What the exercise asks
Sift the material for lines containing "with", and return them.
--------------------------------------------------
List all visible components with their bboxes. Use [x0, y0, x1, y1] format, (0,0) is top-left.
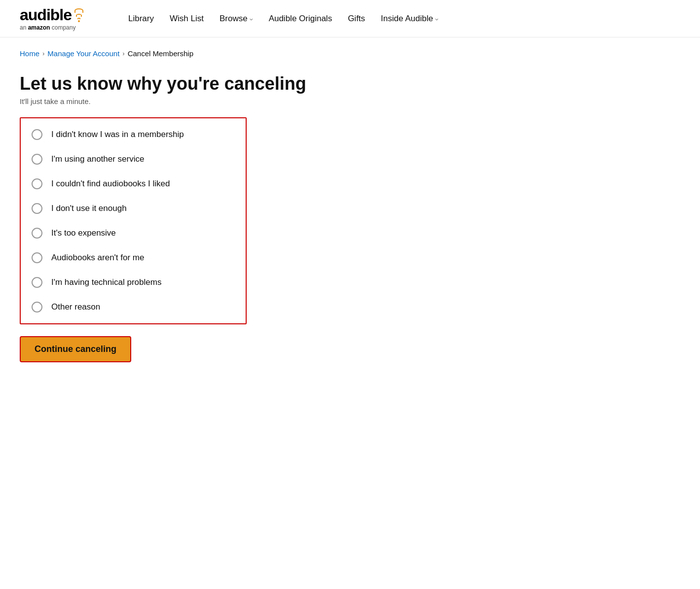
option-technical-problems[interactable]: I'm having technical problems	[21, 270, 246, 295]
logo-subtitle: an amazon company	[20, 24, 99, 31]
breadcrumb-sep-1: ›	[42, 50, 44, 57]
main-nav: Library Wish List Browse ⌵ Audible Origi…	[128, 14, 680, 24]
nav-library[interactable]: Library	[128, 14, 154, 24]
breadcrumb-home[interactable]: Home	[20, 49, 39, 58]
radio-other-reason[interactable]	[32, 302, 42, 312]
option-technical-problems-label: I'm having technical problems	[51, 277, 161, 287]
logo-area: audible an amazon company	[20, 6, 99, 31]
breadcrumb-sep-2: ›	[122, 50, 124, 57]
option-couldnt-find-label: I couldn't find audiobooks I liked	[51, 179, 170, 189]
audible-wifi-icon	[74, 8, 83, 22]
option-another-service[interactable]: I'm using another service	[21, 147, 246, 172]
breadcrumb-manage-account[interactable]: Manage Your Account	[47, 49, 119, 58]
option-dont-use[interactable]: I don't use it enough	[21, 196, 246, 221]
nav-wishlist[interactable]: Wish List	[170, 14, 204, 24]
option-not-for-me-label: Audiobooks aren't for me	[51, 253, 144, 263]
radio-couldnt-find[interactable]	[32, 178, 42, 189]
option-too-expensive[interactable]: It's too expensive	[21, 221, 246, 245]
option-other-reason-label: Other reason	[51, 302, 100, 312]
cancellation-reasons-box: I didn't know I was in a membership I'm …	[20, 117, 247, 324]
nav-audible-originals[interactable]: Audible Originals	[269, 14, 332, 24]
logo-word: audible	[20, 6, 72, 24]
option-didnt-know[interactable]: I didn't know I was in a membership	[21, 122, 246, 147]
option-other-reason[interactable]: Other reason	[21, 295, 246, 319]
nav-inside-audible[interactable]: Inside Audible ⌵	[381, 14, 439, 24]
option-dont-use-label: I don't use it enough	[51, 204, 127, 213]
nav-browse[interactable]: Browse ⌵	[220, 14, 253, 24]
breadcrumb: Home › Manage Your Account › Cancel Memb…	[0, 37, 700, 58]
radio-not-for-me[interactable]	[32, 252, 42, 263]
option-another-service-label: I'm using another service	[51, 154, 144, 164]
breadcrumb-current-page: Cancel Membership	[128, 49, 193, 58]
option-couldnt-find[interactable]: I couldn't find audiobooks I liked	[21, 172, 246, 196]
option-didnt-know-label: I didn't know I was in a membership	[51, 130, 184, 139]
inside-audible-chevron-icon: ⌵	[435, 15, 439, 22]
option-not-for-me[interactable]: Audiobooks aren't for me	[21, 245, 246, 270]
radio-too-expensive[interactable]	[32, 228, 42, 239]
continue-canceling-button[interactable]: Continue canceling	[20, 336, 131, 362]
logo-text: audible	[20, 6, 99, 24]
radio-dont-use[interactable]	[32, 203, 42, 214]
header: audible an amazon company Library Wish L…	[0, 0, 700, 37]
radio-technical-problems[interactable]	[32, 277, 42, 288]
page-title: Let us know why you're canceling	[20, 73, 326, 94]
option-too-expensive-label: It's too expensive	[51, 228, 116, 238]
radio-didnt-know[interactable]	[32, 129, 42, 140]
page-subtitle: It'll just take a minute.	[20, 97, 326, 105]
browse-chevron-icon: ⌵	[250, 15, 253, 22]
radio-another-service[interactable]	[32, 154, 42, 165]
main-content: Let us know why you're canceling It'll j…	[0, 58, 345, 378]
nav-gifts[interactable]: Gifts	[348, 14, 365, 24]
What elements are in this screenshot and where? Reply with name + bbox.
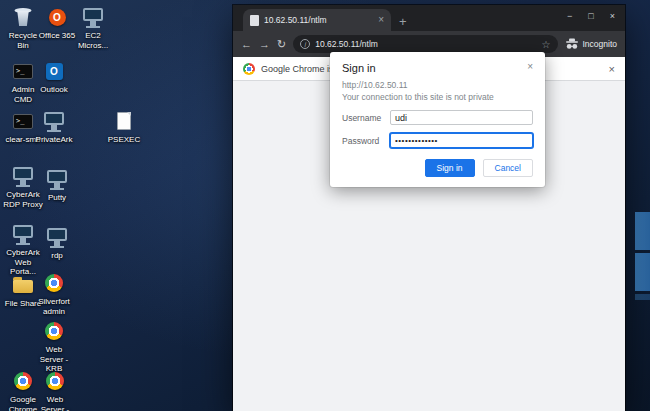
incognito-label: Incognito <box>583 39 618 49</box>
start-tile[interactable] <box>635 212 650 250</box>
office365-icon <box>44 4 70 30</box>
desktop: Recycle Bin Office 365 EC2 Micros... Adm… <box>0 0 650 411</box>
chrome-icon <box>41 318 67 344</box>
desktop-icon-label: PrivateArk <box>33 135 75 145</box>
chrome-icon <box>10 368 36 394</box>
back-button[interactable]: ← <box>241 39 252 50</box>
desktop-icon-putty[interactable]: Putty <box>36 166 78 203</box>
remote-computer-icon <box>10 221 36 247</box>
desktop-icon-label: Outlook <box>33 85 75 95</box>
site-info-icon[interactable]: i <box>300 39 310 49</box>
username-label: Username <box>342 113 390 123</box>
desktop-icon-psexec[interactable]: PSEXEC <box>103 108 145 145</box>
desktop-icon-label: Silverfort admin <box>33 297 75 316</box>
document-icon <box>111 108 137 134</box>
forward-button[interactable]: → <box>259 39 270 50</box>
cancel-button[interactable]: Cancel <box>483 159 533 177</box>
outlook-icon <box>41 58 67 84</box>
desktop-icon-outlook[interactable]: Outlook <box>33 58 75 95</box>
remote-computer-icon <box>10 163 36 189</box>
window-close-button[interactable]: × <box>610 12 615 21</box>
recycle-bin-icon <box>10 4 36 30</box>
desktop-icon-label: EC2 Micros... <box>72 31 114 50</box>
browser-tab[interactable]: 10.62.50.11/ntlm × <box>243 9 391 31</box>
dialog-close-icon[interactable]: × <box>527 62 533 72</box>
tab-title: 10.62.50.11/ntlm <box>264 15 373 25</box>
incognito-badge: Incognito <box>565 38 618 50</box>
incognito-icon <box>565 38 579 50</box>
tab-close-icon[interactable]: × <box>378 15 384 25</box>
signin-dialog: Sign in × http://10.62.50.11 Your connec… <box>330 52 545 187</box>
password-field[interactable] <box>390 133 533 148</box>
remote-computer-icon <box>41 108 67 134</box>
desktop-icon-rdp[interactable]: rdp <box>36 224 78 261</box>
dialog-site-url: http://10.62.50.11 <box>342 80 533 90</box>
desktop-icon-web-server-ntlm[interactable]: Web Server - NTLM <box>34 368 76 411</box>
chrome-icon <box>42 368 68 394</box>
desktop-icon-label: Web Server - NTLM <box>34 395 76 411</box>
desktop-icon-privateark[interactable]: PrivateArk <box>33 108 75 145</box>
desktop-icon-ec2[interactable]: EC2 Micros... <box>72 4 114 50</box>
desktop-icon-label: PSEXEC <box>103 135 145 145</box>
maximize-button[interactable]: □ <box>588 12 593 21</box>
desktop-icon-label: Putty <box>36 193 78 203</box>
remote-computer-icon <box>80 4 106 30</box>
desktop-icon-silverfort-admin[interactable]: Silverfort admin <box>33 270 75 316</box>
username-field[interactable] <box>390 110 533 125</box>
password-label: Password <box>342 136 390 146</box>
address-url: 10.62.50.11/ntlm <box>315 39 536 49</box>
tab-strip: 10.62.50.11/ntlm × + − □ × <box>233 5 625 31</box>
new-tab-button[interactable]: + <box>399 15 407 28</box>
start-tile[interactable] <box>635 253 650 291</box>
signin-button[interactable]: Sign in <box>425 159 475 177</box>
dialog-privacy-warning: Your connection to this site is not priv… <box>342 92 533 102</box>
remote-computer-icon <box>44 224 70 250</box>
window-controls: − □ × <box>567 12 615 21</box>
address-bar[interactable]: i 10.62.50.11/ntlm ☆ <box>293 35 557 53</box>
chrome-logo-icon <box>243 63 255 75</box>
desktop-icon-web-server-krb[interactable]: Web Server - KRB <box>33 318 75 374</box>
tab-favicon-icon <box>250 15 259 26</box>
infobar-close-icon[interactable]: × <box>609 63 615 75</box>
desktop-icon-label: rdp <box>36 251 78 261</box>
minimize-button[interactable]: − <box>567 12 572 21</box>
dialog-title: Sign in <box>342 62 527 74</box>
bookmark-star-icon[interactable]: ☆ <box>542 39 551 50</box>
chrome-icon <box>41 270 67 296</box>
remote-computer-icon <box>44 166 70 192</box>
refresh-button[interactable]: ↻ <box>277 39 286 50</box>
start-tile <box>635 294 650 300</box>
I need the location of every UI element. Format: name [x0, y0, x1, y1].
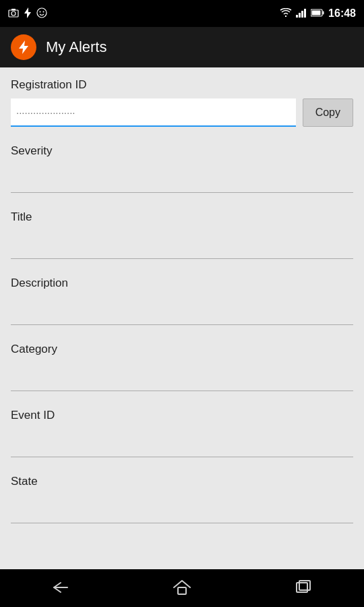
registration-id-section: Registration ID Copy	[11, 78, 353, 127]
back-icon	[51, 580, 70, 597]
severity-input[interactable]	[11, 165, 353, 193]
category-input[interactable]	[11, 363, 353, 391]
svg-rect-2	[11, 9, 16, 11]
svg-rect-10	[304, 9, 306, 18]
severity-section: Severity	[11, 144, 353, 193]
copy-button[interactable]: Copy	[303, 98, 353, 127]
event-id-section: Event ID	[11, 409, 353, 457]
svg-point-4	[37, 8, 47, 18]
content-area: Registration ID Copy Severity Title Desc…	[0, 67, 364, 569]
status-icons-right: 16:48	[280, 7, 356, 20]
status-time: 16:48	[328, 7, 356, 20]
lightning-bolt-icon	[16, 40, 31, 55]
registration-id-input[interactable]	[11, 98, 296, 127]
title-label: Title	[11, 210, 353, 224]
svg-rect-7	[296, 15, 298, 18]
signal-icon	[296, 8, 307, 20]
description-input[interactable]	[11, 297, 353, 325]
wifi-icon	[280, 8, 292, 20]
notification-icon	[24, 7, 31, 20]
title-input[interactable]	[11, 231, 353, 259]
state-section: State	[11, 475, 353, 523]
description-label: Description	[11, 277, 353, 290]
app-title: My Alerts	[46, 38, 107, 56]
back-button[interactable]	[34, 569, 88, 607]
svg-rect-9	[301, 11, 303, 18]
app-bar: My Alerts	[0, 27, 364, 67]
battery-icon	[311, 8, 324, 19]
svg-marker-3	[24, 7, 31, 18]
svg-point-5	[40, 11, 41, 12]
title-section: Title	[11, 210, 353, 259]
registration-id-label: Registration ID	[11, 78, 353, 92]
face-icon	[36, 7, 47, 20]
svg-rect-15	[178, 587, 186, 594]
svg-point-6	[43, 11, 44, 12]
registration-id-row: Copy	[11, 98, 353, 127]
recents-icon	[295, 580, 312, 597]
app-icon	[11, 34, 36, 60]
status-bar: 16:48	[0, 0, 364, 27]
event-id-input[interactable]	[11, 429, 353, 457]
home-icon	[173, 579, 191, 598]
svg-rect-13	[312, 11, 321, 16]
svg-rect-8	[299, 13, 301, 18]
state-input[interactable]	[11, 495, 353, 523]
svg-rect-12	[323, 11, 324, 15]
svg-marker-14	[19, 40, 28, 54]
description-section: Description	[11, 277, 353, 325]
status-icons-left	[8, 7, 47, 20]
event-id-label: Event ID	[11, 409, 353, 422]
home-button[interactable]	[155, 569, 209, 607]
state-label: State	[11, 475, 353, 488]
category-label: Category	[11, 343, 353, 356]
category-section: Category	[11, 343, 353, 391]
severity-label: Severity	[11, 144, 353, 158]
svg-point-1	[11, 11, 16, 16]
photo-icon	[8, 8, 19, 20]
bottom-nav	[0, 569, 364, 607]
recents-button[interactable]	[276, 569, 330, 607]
--------------------------------------------------
Completed exercise
List all visible components with their bboxes. Use [x0, y0, x1, y1] format, (0,0) is top-left.
What elements are in this screenshot and where? Reply with name + bbox.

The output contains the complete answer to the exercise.